谷川渥「バロックの本箱」

本書の表紙にあるように、ブンダーカーマーとしてのキャビネットに詰められた博物学的品々を開陳するかのような、バラエティに富んだ作品集。
ドゥルーズの「襞」を中心に据えたバロック論に始まり、古今東西を自在に行き来しながら、批評という物語に辛口に食い込んでゆく。書評の幅も広く、エーコ「開かれた作品」から笠井潔「ヴァンパイアー戦争」まで、はては「美味しんぼ」まであるという始末だ。
安易に使われる「表現」という言葉と、それが言説によって評価される批評空間に鋭く切り込んでゆく。そのさまは総表現時代というよりも、総批評時代という今に対して投げかけられているかのようである。

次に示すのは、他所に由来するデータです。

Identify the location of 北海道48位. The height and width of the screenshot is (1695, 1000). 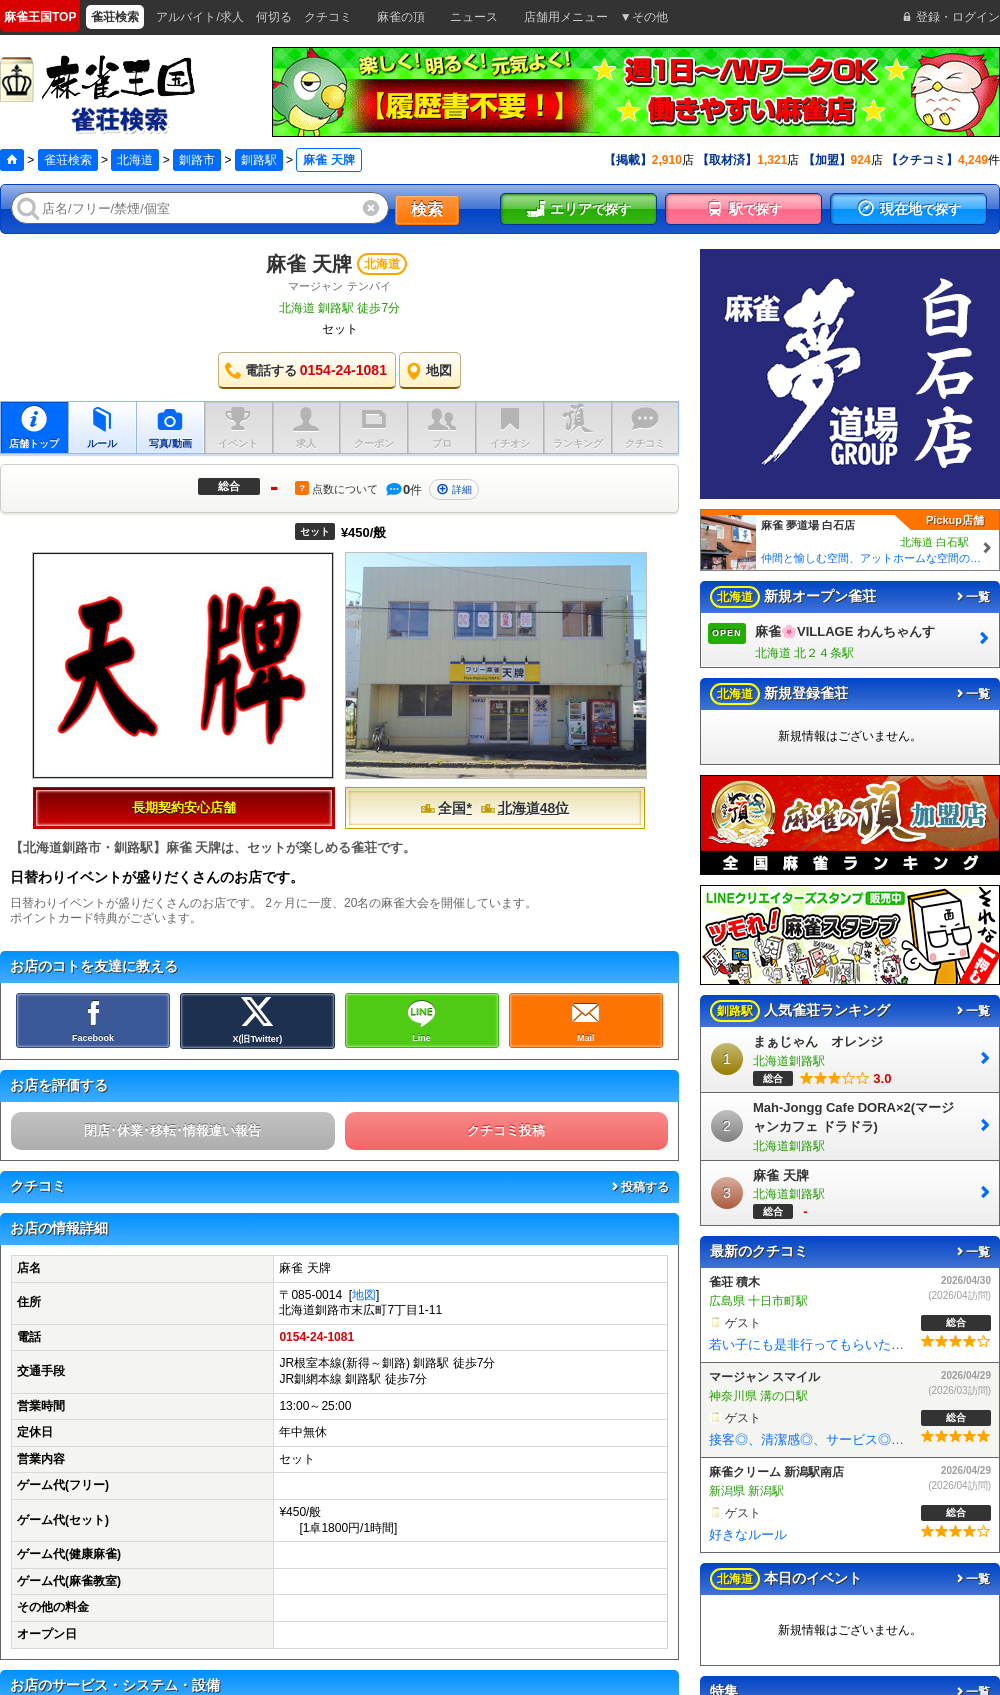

そして書評のさいに見せつける博覧強記っぷりも見事。吸血鬼小説ひとつをとっても、他のさまざまな作品との関連付けながら語ってゆくので実に立体的で、同時に読書案内にもなる。「美味しんぼ」にいたってはブルデューをつかって批判するなど、もはやネタとしてしか「美味しんぼ」を消費できなくなっている今の我々から見ると実にほほえましいのだけれども、比較的論旨はまとも。
こんなごった煮のような内容でありながらも、最初と最後がガッツリとした美学話でまとまっていて、後味もよい。